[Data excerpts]
============================================================
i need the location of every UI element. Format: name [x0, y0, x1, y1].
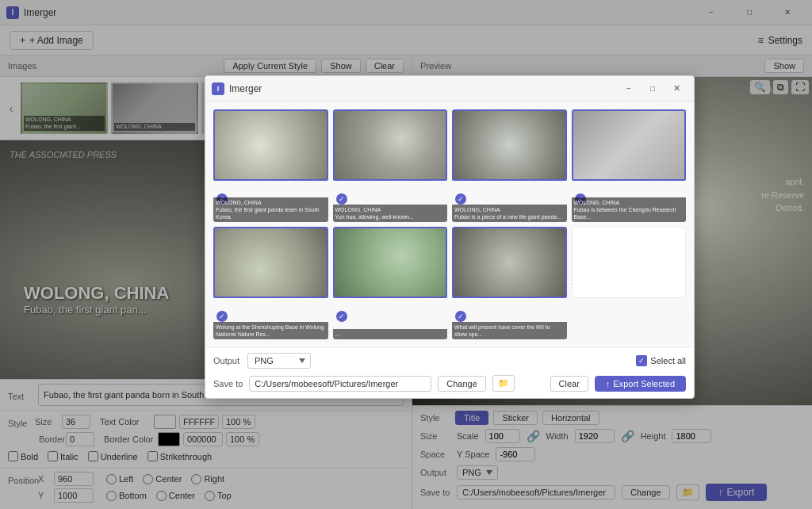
modal-title-bar: I Imerger − □ ✕: [205, 76, 694, 101]
modal-image-5[interactable]: ✓ Wolong at the Shenshuping Base in Wolo…: [213, 227, 328, 339]
check-badge-3: ✓: [455, 193, 466, 205]
modal-output-label: Output: [213, 356, 239, 365]
select-all-label: Select all: [650, 356, 686, 365]
caption-2: WOLONG, CHINAYun hua, allowing, well-kno…: [333, 205, 448, 222]
modal-title-left: I Imerger: [212, 82, 262, 95]
modal-image-1[interactable]: ✓ WOLONG, CHINAFubao, the first giant pa…: [213, 109, 328, 222]
modal-maximize-button[interactable]: □: [642, 79, 664, 98]
modal-app-icon: I: [212, 82, 224, 95]
modal-minimize-button[interactable]: −: [618, 79, 640, 98]
modal-image-3[interactable]: ✓ WOLONG, CHINAFubao is a piece of a new…: [452, 109, 567, 222]
check-badge-2: ✓: [336, 193, 347, 205]
imerger-modal: I Imerger − □ ✕ ✓ WOLONG, CHINAFubao, th…: [205, 75, 695, 399]
caption-6: ...: [333, 329, 448, 339]
modal-overlay: I Imerger − □ ✕ ✓ WOLONG, CHINAFubao, th…: [0, 0, 812, 509]
caption-4: WOLONG, CHINAFubao is between the Chengd…: [572, 197, 687, 222]
caption-7: What will present have cover the MII to …: [452, 322, 567, 339]
modal-folder-button[interactable]: 📁: [492, 375, 515, 392]
modal-window-controls: − □ ✕: [618, 79, 688, 98]
modal-export-label: Export Selected: [613, 379, 675, 388]
check-badge-7: ✓: [455, 311, 466, 322]
modal-clear-button[interactable]: Clear: [550, 376, 588, 392]
modal-output-select[interactable]: PNG JPG: [247, 353, 311, 369]
modal-save-path[interactable]: [249, 376, 431, 392]
modal-title: Imerger: [229, 83, 262, 94]
caption-3: WOLONG, CHINAFubao is a piece of a new l…: [452, 205, 567, 222]
modal-image-grid: ✓ WOLONG, CHINAFubao, the first giant pa…: [205, 101, 694, 347]
modal-export-button[interactable]: ↑ Export Selected: [595, 376, 686, 392]
modal-change-button[interactable]: Change: [438, 376, 486, 392]
modal-empty-cell: [572, 227, 687, 298]
modal-folder-icon: 📁: [498, 378, 509, 388]
modal-image-2[interactable]: ✓ WOLONG, CHINAYun hua, allowing, well-k…: [333, 109, 448, 222]
modal-close-button[interactable]: ✕: [665, 79, 688, 98]
modal-save-label: Save to: [213, 379, 243, 388]
caption-5: Wolong at the Shenshuping Base in Wolong…: [213, 322, 328, 339]
check-badge-6: ✓: [336, 311, 347, 322]
modal-upload-icon: ↑: [606, 379, 611, 388]
modal-footer-save-row: Save to Change 📁 Clear ↑ Export Selected: [205, 372, 694, 398]
check-badge-5: ✓: [216, 311, 228, 322]
modal-image-6[interactable]: ✓ ...: [333, 227, 448, 339]
modal-footer-output-row: Output PNG JPG ✓ Select all: [205, 347, 694, 372]
modal-image-4[interactable]: ✓ WOLONG, CHINAFubao is between the Chen…: [572, 109, 687, 222]
caption-1: WOLONG, CHINAFubao, the first giant pand…: [213, 197, 328, 222]
select-all-checkbox[interactable]: ✓ Select all: [636, 355, 686, 366]
select-all-check-icon: ✓: [636, 355, 647, 366]
modal-image-7[interactable]: ✓ What will present have cover the MII t…: [452, 227, 567, 339]
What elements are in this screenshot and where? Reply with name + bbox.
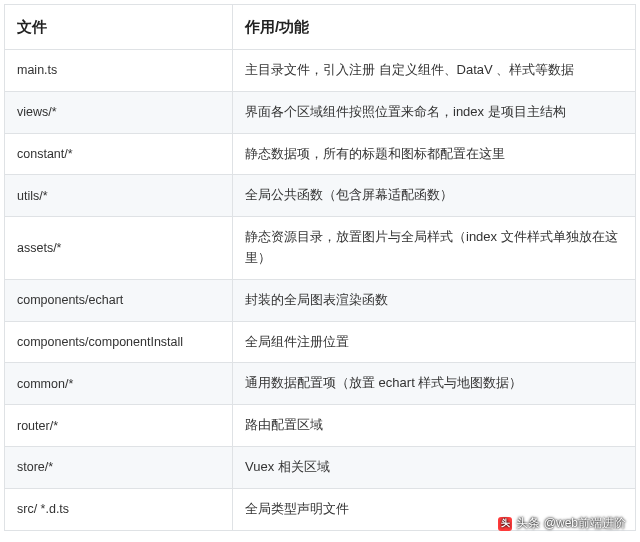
cell-desc: 封装的全局图表渲染函数 bbox=[233, 279, 636, 321]
table-row: components/componentInstall全局组件注册位置 bbox=[5, 321, 636, 363]
table-row: common/*通用数据配置项（放置 echart 样式与地图数据） bbox=[5, 363, 636, 405]
cell-file: router/* bbox=[5, 405, 233, 447]
table-row: components/echart封装的全局图表渲染函数 bbox=[5, 279, 636, 321]
cell-file: common/* bbox=[5, 363, 233, 405]
file-description-table: 文件 作用/功能 main.ts主目录文件，引入注册 自定义组件、DataV 、… bbox=[4, 4, 636, 531]
cell-desc: 通用数据配置项（放置 echart 样式与地图数据） bbox=[233, 363, 636, 405]
watermark-label: 头条 @web前端进阶 bbox=[516, 515, 626, 532]
table-row: views/*界面各个区域组件按照位置来命名，index 是项目主结构 bbox=[5, 91, 636, 133]
table-row: utils/*全局公共函数（包含屏幕适配函数） bbox=[5, 175, 636, 217]
cell-desc: 主目录文件，引入注册 自定义组件、DataV 、样式等数据 bbox=[233, 50, 636, 92]
cell-file: src/ *.d.ts bbox=[5, 488, 233, 530]
cell-file: constant/* bbox=[5, 133, 233, 175]
table-row: main.ts主目录文件，引入注册 自定义组件、DataV 、样式等数据 bbox=[5, 50, 636, 92]
table-row: constant/*静态数据项，所有的标题和图标都配置在这里 bbox=[5, 133, 636, 175]
cell-desc: 界面各个区域组件按照位置来命名，index 是项目主结构 bbox=[233, 91, 636, 133]
cell-desc: 全局组件注册位置 bbox=[233, 321, 636, 363]
cell-file: utils/* bbox=[5, 175, 233, 217]
cell-file: store/* bbox=[5, 446, 233, 488]
cell-desc: 静态资源目录，放置图片与全局样式（index 文件样式单独放在这里） bbox=[233, 217, 636, 280]
header-desc: 作用/功能 bbox=[233, 5, 636, 50]
cell-desc: 全局公共函数（包含屏幕适配函数） bbox=[233, 175, 636, 217]
cell-file: components/echart bbox=[5, 279, 233, 321]
cell-desc: 静态数据项，所有的标题和图标都配置在这里 bbox=[233, 133, 636, 175]
table-header-row: 文件 作用/功能 bbox=[5, 5, 636, 50]
cell-file: assets/* bbox=[5, 217, 233, 280]
header-file: 文件 bbox=[5, 5, 233, 50]
cell-file: views/* bbox=[5, 91, 233, 133]
cell-desc: 路由配置区域 bbox=[233, 405, 636, 447]
cell-file: main.ts bbox=[5, 50, 233, 92]
table-row: store/*Vuex 相关区域 bbox=[5, 446, 636, 488]
table-row: assets/*静态资源目录，放置图片与全局样式（index 文件样式单独放在这… bbox=[5, 217, 636, 280]
cell-file: components/componentInstall bbox=[5, 321, 233, 363]
table-row: router/*路由配置区域 bbox=[5, 405, 636, 447]
toutiao-icon: 头 bbox=[498, 517, 512, 531]
cell-desc: Vuex 相关区域 bbox=[233, 446, 636, 488]
watermark: 头 头条 @web前端进阶 bbox=[498, 515, 626, 532]
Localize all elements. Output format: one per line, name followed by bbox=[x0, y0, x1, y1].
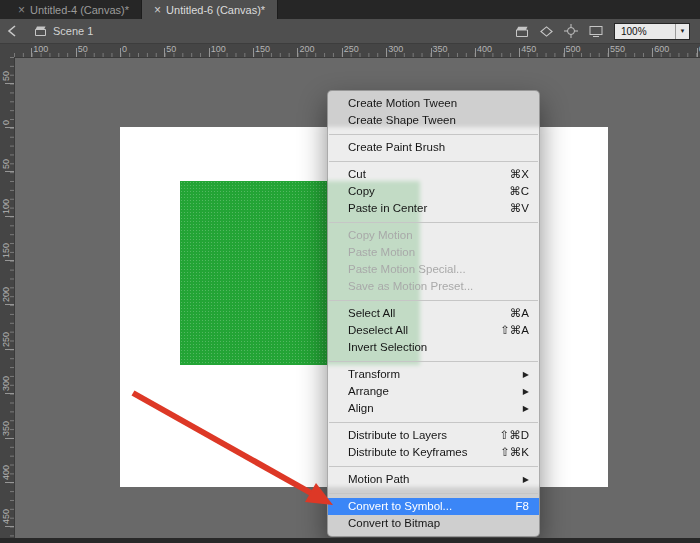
menu-item-label: Paste Motion bbox=[348, 244, 529, 261]
ruler-label: 100 bbox=[33, 44, 48, 54]
edit-bar: Scene 1 100% ▼ bbox=[0, 19, 700, 44]
menu-item-label: Cut bbox=[348, 166, 498, 183]
ruler-label: 50 bbox=[166, 44, 176, 54]
ruler-label: 300 bbox=[1, 376, 11, 391]
ruler-tick bbox=[5, 171, 14, 172]
ruler-tick bbox=[431, 48, 432, 57]
zoom-dropdown[interactable]: 100% ▼ bbox=[614, 23, 690, 40]
ruler-label: 0 bbox=[1, 120, 11, 125]
ruler-label: 100 bbox=[1, 199, 11, 214]
ruler-tick bbox=[697, 48, 698, 57]
clip-screen-icon[interactable] bbox=[589, 25, 603, 38]
menu-item-shortcut: ⇧⌘A bbox=[500, 322, 529, 339]
ruler-tick bbox=[5, 260, 14, 261]
menu-item-copy-motion: Copy Motion bbox=[328, 227, 539, 244]
close-icon[interactable]: × bbox=[18, 4, 25, 16]
ruler-tick bbox=[608, 48, 609, 57]
menu-separator bbox=[329, 422, 538, 423]
ruler-label: 150 bbox=[1, 243, 11, 258]
tab-untitled-4[interactable]: × Untitled-4 (Canvas)* bbox=[6, 0, 142, 19]
ruler-tick bbox=[5, 526, 14, 527]
submenu-arrow-icon: ▶ bbox=[523, 400, 529, 417]
menu-item-paste-in-center[interactable]: Paste in Center⌘V bbox=[328, 200, 539, 217]
ruler-tick bbox=[164, 48, 165, 57]
menu-item-copy[interactable]: Copy⌘C bbox=[328, 183, 539, 200]
ruler-tick bbox=[5, 127, 14, 128]
ruler-tick bbox=[564, 48, 565, 57]
menu-item-label: Distribute to Layers bbox=[348, 427, 488, 444]
menu-item-convert-to-symbol[interactable]: Convert to Symbol...F8 bbox=[328, 498, 539, 515]
menu-separator bbox=[329, 493, 538, 494]
menu-item-paste-motion: Paste Motion bbox=[328, 244, 539, 261]
menu-separator bbox=[329, 134, 538, 135]
ruler-label: 50 bbox=[1, 159, 11, 169]
ruler-tick bbox=[5, 438, 14, 439]
menu-item-deselect-all[interactable]: Deselect All⇧⌘A bbox=[328, 322, 539, 339]
ruler-tick bbox=[297, 48, 298, 57]
menu-item-label: Convert to Symbol... bbox=[348, 498, 504, 515]
menu-item-label: Paste in Center bbox=[348, 200, 498, 217]
menu-item-transform[interactable]: Transform▶ bbox=[328, 366, 539, 383]
edit-scene-icon[interactable] bbox=[515, 25, 529, 38]
ruler-tick bbox=[209, 48, 210, 57]
ruler-tick bbox=[342, 48, 343, 57]
back-arrow-icon[interactable] bbox=[0, 24, 24, 38]
chevron-down-icon[interactable]: ▼ bbox=[675, 24, 689, 39]
ruler-tick bbox=[5, 83, 14, 84]
ruler-tick bbox=[386, 48, 387, 57]
ruler-label: 450 bbox=[521, 44, 536, 54]
menu-item-create-paint-brush[interactable]: Create Paint Brush bbox=[328, 139, 539, 156]
ruler-tick bbox=[5, 482, 14, 483]
menu-item-distribute-to-keyframes[interactable]: Distribute to Keyframes⇧⌘K bbox=[328, 444, 539, 461]
menu-item-label: Copy bbox=[348, 183, 497, 200]
tab-untitled-6[interactable]: × Untitled-6 (Canvas)* bbox=[142, 0, 278, 19]
menu-item-select-all[interactable]: Select All⌘A bbox=[328, 305, 539, 322]
ruler-tick bbox=[5, 393, 14, 394]
menu-item-label: Create Paint Brush bbox=[348, 139, 529, 156]
scene-icon bbox=[34, 25, 47, 37]
menu-separator bbox=[329, 161, 538, 162]
ruler-label: 200 bbox=[1, 287, 11, 302]
ruler-label: 0 bbox=[122, 44, 127, 54]
menu-item-label: Align bbox=[348, 400, 511, 417]
center-frame-icon[interactable] bbox=[564, 24, 578, 38]
menu-item-label: Copy Motion bbox=[348, 227, 529, 244]
menu-item-create-motion-tween[interactable]: Create Motion Tween bbox=[328, 95, 539, 112]
ruler-label: 250 bbox=[1, 332, 11, 347]
menu-item-create-shape-tween[interactable]: Create Shape Tween bbox=[328, 112, 539, 129]
menu-separator bbox=[329, 300, 538, 301]
menu-item-shortcut: ⌘X bbox=[510, 166, 529, 183]
menu-item-arrange[interactable]: Arrange▶ bbox=[328, 383, 539, 400]
ruler-label: 100 bbox=[211, 44, 226, 54]
ruler-label: 400 bbox=[1, 465, 11, 480]
menu-item-shortcut: ⌘A bbox=[510, 305, 529, 322]
edit-symbols-icon[interactable] bbox=[540, 25, 553, 38]
edit-bar-controls: 100% ▼ bbox=[515, 23, 700, 40]
menu-item-shortcut: ⌘V bbox=[510, 200, 529, 217]
menu-item-paste-motion-special: Paste Motion Special... bbox=[328, 261, 539, 278]
document-tab-bar: × Untitled-4 (Canvas)* × Untitled-6 (Can… bbox=[0, 0, 700, 19]
menu-item-label: Convert to Bitmap bbox=[348, 515, 529, 532]
submenu-arrow-icon: ▶ bbox=[523, 471, 529, 488]
scene-breadcrumb[interactable]: Scene 1 bbox=[34, 25, 93, 37]
menu-item-convert-to-bitmap[interactable]: Convert to Bitmap bbox=[328, 515, 539, 532]
menu-item-shortcut: ⇧⌘K bbox=[500, 444, 529, 461]
menu-item-label: Create Motion Tween bbox=[348, 95, 529, 112]
menu-item-label: Select All bbox=[348, 305, 498, 322]
close-icon[interactable]: × bbox=[154, 4, 161, 16]
ruler-label: 150 bbox=[255, 44, 270, 54]
menu-item-shortcut: ⌘C bbox=[509, 183, 529, 200]
menu-item-distribute-to-layers[interactable]: Distribute to Layers⇧⌘D bbox=[328, 427, 539, 444]
menu-item-align[interactable]: Align▶ bbox=[328, 400, 539, 417]
ruler-tick bbox=[76, 48, 77, 57]
menu-item-invert-selection[interactable]: Invert Selection bbox=[328, 339, 539, 356]
ruler-label: 50 bbox=[78, 44, 88, 54]
menu-item-label: Create Shape Tween bbox=[348, 112, 529, 129]
submenu-arrow-icon: ▶ bbox=[523, 383, 529, 400]
menu-item-cut[interactable]: Cut⌘X bbox=[328, 166, 539, 183]
ruler-tick bbox=[5, 349, 14, 350]
menu-item-label: Invert Selection bbox=[348, 339, 529, 356]
menu-item-motion-path[interactable]: Motion Path▶ bbox=[328, 471, 539, 488]
menu-item-label: Paste Motion Special... bbox=[348, 261, 529, 278]
ruler-label: 200 bbox=[299, 44, 314, 54]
============================================================
• **What you have to do**
Determine the number of lines in the records that contain the word "cover", and provide that number alone.

• **Task output**
2